- _GOAL OF THE EXERCISE_
Set every record down verbatim and omit the pictures.

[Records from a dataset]
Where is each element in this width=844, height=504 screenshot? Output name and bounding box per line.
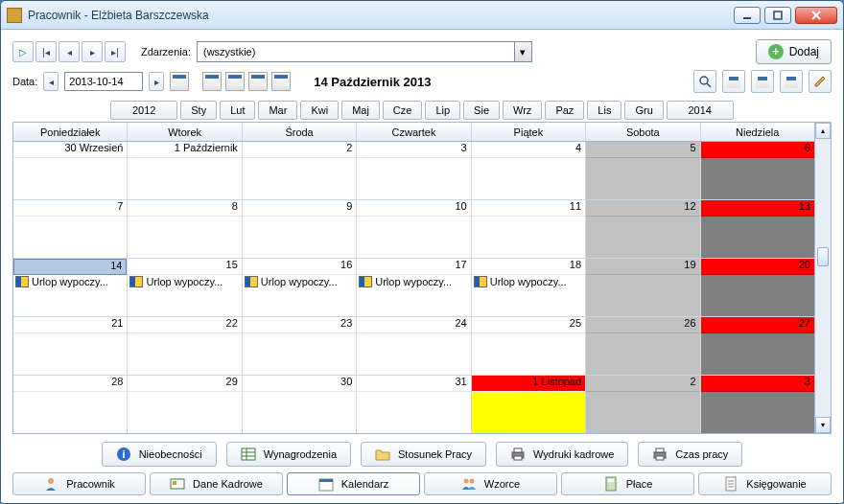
- calendar-cell[interactable]: 23: [243, 317, 357, 375]
- events-dropdown[interactable]: ▾: [197, 41, 532, 62]
- calendar-cell[interactable]: 31: [357, 376, 471, 433]
- tab-płace[interactable]: Płace: [561, 472, 694, 495]
- tool-icon-3[interactable]: [780, 70, 803, 93]
- doc-icon: [723, 476, 738, 492]
- action-wynagrodzenia[interactable]: Wynagrodzenia: [226, 442, 351, 467]
- scroll-up-icon[interactable]: ▴: [815, 123, 831, 139]
- calendar-cell[interactable]: 20: [701, 259, 814, 316]
- calendar-cell[interactable]: 8: [128, 200, 242, 258]
- edit-icon[interactable]: [809, 70, 832, 93]
- action-nieobecności[interactable]: iNieobecności: [102, 442, 217, 467]
- calendar-cell[interactable]: 28: [13, 376, 128, 433]
- tab-dane-kadrowe[interactable]: Dane Kadrowe: [150, 472, 283, 495]
- view-mode4-icon[interactable]: [271, 72, 291, 91]
- calendar-cell[interactable]: 18Urlop wypoczy...: [472, 259, 586, 316]
- tab-kalendarz[interactable]: Kalendarz: [287, 472, 420, 495]
- close-button[interactable]: [795, 7, 837, 24]
- calendar-cell[interactable]: 9: [243, 200, 357, 258]
- month-button-wrz[interactable]: Wrz: [503, 101, 542, 120]
- calendar-cell[interactable]: 12: [586, 200, 700, 258]
- month-button-sie[interactable]: Sie: [463, 101, 500, 120]
- maximize-button[interactable]: [764, 7, 791, 24]
- calendar-cell[interactable]: 2: [243, 142, 357, 199]
- action-wydruki-kadrowe[interactable]: Wydruki kadrowe: [496, 442, 628, 467]
- calendar-cell[interactable]: 15Urlop wypoczy...: [128, 259, 242, 316]
- calendar-grid: PoniedziałekWtorekŚrodaCzwartekPiątekSob…: [12, 122, 832, 434]
- calendar-cell[interactable]: 14Urlop wypoczy...: [13, 259, 128, 316]
- calendar-scrollbar[interactable]: ▴ ▾: [814, 123, 831, 433]
- calendar-cell[interactable]: 25: [472, 317, 586, 375]
- calendar-cell[interactable]: 19: [586, 259, 700, 316]
- date-next-button[interactable]: ▸: [149, 72, 164, 91]
- dropdown-arrow-icon[interactable]: ▾: [514, 42, 531, 61]
- scroll-thumb[interactable]: [817, 247, 829, 266]
- month-button-lis[interactable]: Lis: [587, 101, 621, 120]
- calendar-event[interactable]: Urlop wypoczy...: [243, 275, 356, 288]
- view-mode2-icon[interactable]: [225, 72, 245, 91]
- prev-year-button[interactable]: 2012: [110, 101, 177, 120]
- action-czas-pracy[interactable]: Czas pracy: [638, 442, 742, 467]
- calendar-event[interactable]: Urlop wypoczy...: [472, 275, 585, 288]
- calendar-cell[interactable]: 29: [128, 376, 242, 433]
- calendar-cell[interactable]: 11: [472, 200, 586, 258]
- prev-button[interactable]: ◂: [59, 41, 80, 62]
- calendar-cell[interactable]: 1 Listopad: [472, 376, 586, 433]
- calendar-cell[interactable]: 16Urlop wypoczy...: [243, 259, 357, 316]
- month-button-lip[interactable]: Lip: [425, 101, 460, 120]
- day-number: 17: [357, 259, 470, 275]
- play-button[interactable]: ▷: [12, 41, 34, 62]
- calendar-cell[interactable]: 4: [472, 142, 586, 199]
- events-input[interactable]: [198, 46, 514, 57]
- date-prev-button[interactable]: ◂: [43, 72, 59, 91]
- date-input[interactable]: [64, 72, 143, 91]
- view-mode1-icon[interactable]: [202, 72, 222, 91]
- calendar-cell[interactable]: 30: [243, 376, 357, 433]
- month-button-mar[interactable]: Mar: [258, 101, 297, 120]
- calendar-cell[interactable]: 3: [357, 142, 471, 199]
- add-button[interactable]: + Dodaj: [756, 39, 832, 64]
- view-mode3-icon[interactable]: [248, 72, 268, 91]
- rewind-first-button[interactable]: |◂: [35, 41, 57, 62]
- month-button-sty[interactable]: Sty: [180, 101, 217, 120]
- tab-pracownik[interactable]: Pracownik: [12, 472, 146, 495]
- month-button-maj[interactable]: Maj: [341, 101, 380, 120]
- calendar-cell[interactable]: 17Urlop wypoczy...: [357, 259, 471, 316]
- calendar-event[interactable]: Urlop wypoczy...: [13, 275, 127, 288]
- calendar-cell[interactable]: 30 Wrzesień: [13, 142, 128, 199]
- day-number: 8: [128, 200, 241, 217]
- calendar-cell[interactable]: 13: [701, 200, 814, 258]
- tool-icon-1[interactable]: [722, 70, 745, 93]
- calendar-cell[interactable]: 1 Październik: [128, 142, 242, 199]
- month-button-lut[interactable]: Lut: [220, 101, 255, 120]
- calendar-cell[interactable]: 10: [357, 200, 471, 258]
- calendar-cell[interactable]: 6: [701, 142, 814, 199]
- month-button-gru[interactable]: Gru: [624, 101, 663, 120]
- action-stosunek-pracy[interactable]: Stosunek Pracy: [361, 442, 486, 467]
- month-button-paz[interactable]: Paz: [545, 101, 584, 120]
- calendar-cell[interactable]: 24: [357, 317, 471, 375]
- day-number: 29: [128, 376, 241, 392]
- calendar-event[interactable]: Urlop wypoczy...: [128, 275, 241, 288]
- calendar-cell[interactable]: 26: [586, 317, 700, 375]
- calendar-cell[interactable]: 5: [586, 142, 700, 199]
- scroll-down-icon[interactable]: ▾: [815, 417, 831, 433]
- calendar-picker-icon[interactable]: [170, 72, 189, 91]
- search-icon[interactable]: [693, 70, 716, 93]
- calendar-cell[interactable]: 3: [701, 376, 814, 433]
- tool-icon-2[interactable]: [751, 70, 774, 93]
- calendar-cell[interactable]: 2: [586, 376, 700, 433]
- tab-wzorce[interactable]: Wzorce: [424, 472, 557, 495]
- minimize-button[interactable]: [734, 7, 761, 24]
- next-button[interactable]: ▸: [82, 41, 103, 62]
- forward-last-button[interactable]: ▸|: [105, 41, 126, 62]
- calendar-cell[interactable]: 27: [701, 317, 814, 375]
- month-button-kwi[interactable]: Kwi: [300, 101, 339, 120]
- calendar-cell[interactable]: 21: [13, 317, 128, 375]
- calendar-event[interactable]: Urlop wypoczy...: [357, 275, 470, 288]
- calendar-cell[interactable]: 7: [13, 200, 128, 258]
- month-button-cze[interactable]: Cze: [383, 101, 423, 120]
- calendar-cell[interactable]: 22: [128, 317, 242, 375]
- printer-icon: [652, 447, 668, 462]
- tab-księgowanie[interactable]: Księgowanie: [698, 472, 832, 495]
- next-year-button[interactable]: 2014: [667, 101, 734, 120]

- _TASK OUTPUT_
Where is each element in this width=844, height=504 screenshot? Output name and bounding box per line.
- calendar-cell[interactable]: 23: [243, 317, 357, 375]
- events-dropdown[interactable]: ▾: [197, 41, 532, 62]
- calendar-cell[interactable]: 31: [357, 376, 471, 433]
- tab-płace[interactable]: Płace: [561, 472, 694, 495]
- tool-icon-3[interactable]: [780, 70, 803, 93]
- doc-icon: [723, 476, 738, 492]
- action-wynagrodzenia[interactable]: Wynagrodzenia: [226, 442, 351, 467]
- scroll-up-icon[interactable]: ▴: [815, 123, 831, 139]
- calendar-cell[interactable]: 20: [701, 259, 814, 316]
- calendar-cell[interactable]: 8: [128, 200, 242, 258]
- edit-icon[interactable]: [809, 70, 832, 93]
- action-nieobecności[interactable]: iNieobecności: [102, 442, 217, 467]
- calendar-cell[interactable]: 28: [13, 376, 128, 433]
- tab-dane-kadrowe[interactable]: Dane Kadrowe: [150, 472, 283, 495]
- view-mode4-icon[interactable]: [271, 72, 291, 91]
- calendar-cell[interactable]: 18Urlop wypoczy...: [472, 259, 586, 316]
- tab-kalendarz[interactable]: Kalendarz: [287, 472, 420, 495]
- close-button[interactable]: [795, 7, 837, 24]
- calendar-cell[interactable]: 9: [243, 200, 357, 258]
- month-button-wrz[interactable]: Wrz: [503, 101, 542, 120]
- calendar-cell[interactable]: 12: [586, 200, 700, 258]
- month-button-sie[interactable]: Sie: [463, 101, 500, 120]
- maximize-button[interactable]: [764, 7, 791, 24]
- calendar-cell[interactable]: 2: [243, 142, 357, 199]
- action-wydruki-kadrowe[interactable]: Wydruki kadrowe: [496, 442, 628, 467]
- calendar-cell[interactable]: 15Urlop wypoczy...: [128, 259, 242, 316]
- calendar-grid: PoniedziałekWtorekŚrodaCzwartekPiątekSob…: [12, 122, 832, 434]
- calendar-cell[interactable]: 14Urlop wypoczy...: [13, 259, 128, 316]
- calendar-scrollbar[interactable]: ▴ ▾: [814, 123, 831, 433]
- calendar-cell[interactable]: 25: [472, 317, 586, 375]
- calendar-cell[interactable]: 19: [586, 259, 700, 316]
- date-next-button[interactable]: ▸: [149, 72, 164, 91]
- dropdown-arrow-icon[interactable]: ▾: [514, 42, 531, 61]
- scroll-thumb[interactable]: [817, 247, 829, 266]
- month-button-lis[interactable]: Lis: [587, 101, 621, 120]
- calendar-event[interactable]: Urlop wypoczy...: [243, 275, 356, 288]
- view-mode2-icon[interactable]: [225, 72, 245, 91]
- prev-year-button[interactable]: 2012: [110, 101, 177, 120]
- action-czas-pracy[interactable]: Czas pracy: [638, 442, 742, 467]
- calendar-event[interactable]: Urlop wypoczy...: [472, 275, 585, 288]
- calendar-cell[interactable]: 29: [128, 376, 242, 433]
- calendar-cell[interactable]: 11: [472, 200, 586, 258]
- prev-button[interactable]: ◂: [59, 41, 80, 62]
- calendar-cell[interactable]: 1 Listopad: [472, 376, 586, 433]
- calendar-cell[interactable]: 16Urlop wypoczy...: [243, 259, 357, 316]
- month-button-lip[interactable]: Lip: [425, 101, 460, 120]
- day-number: 17: [357, 259, 470, 275]
- play-button[interactable]: ▷: [12, 41, 34, 62]
- calendar-cell[interactable]: 4: [472, 142, 586, 199]
- events-input[interactable]: [198, 46, 514, 57]
- date-prev-button[interactable]: ◂: [43, 72, 59, 91]
- date-input[interactable]: [64, 72, 143, 91]
- view-mode1-icon[interactable]: [202, 72, 222, 91]
- calendar-cell[interactable]: 30: [243, 376, 357, 433]
- month-button-mar[interactable]: Mar: [258, 101, 297, 120]
- calendar-cell[interactable]: 3: [357, 142, 471, 199]
- add-button[interactable]: + Dodaj: [756, 39, 832, 64]
- view-mode3-icon[interactable]: [248, 72, 268, 91]
- rewind-first-button[interactable]: |◂: [35, 41, 57, 62]
- month-button-sty[interactable]: Sty: [180, 101, 217, 120]
- tab-pracownik[interactable]: Pracownik: [12, 472, 146, 495]
- month-button-maj[interactable]: Maj: [341, 101, 380, 120]
- calendar-cell[interactable]: 17Urlop wypoczy...: [357, 259, 471, 316]
- calendar-event[interactable]: Urlop wypoczy...: [13, 275, 127, 288]
- calendar-cell[interactable]: 30 Wrzesień: [13, 142, 128, 199]
- day-number: 8: [128, 200, 241, 217]
- calendar-cell[interactable]: 13: [701, 200, 814, 258]
- tool-icon-1[interactable]: [722, 70, 745, 93]
- calendar-cell[interactable]: 1 Październik: [128, 142, 242, 199]
- month-button-lut[interactable]: Lut: [220, 101, 255, 120]
- calendar-cell[interactable]: 10: [357, 200, 471, 258]
- calendar-cell[interactable]: 6: [701, 142, 814, 199]
- month-button-gru[interactable]: Gru: [624, 101, 663, 120]
- action-stosunek-pracy[interactable]: Stosunek Pracy: [361, 442, 486, 467]
- month-button-paz[interactable]: Paz: [545, 101, 584, 120]
- calendar-cell[interactable]: 24: [357, 317, 471, 375]
- day-number: 29: [128, 376, 241, 392]
- calendar-event[interactable]: Urlop wypoczy...: [128, 275, 241, 288]
- calendar-cell[interactable]: 26: [586, 317, 700, 375]
- calendar-cell[interactable]: 5: [586, 142, 700, 199]
- scroll-down-icon[interactable]: ▾: [815, 417, 831, 433]
- calendar-picker-icon[interactable]: [170, 72, 189, 91]
- search-icon[interactable]: [693, 70, 716, 93]
- calendar-cell[interactable]: 3: [701, 376, 814, 433]
- tool-icon-2[interactable]: [751, 70, 774, 93]
- calendar-cell[interactable]: 2: [586, 376, 700, 433]
- tab-wzorce[interactable]: Wzorce: [424, 472, 557, 495]
- minimize-button[interactable]: [734, 7, 761, 24]
- next-button[interactable]: ▸: [82, 41, 103, 62]
- forward-last-button[interactable]: ▸|: [105, 41, 126, 62]
- calendar-cell[interactable]: 27: [701, 317, 814, 375]
- month-button-kwi[interactable]: Kwi: [300, 101, 339, 120]
- calendar-cell[interactable]: 21: [13, 317, 128, 375]
- calendar-event[interactable]: Urlop wypoczy...: [357, 275, 470, 288]
- calendar-cell[interactable]: 7: [13, 200, 128, 258]
- month-button-cze[interactable]: Cze: [383, 101, 423, 120]
- calendar-cell[interactable]: 22: [128, 317, 242, 375]
- printer-icon: [652, 447, 668, 462]
- tab-księgowanie[interactable]: Księgowanie: [698, 472, 832, 495]
- next-year-button[interactable]: 2014: [667, 101, 734, 120]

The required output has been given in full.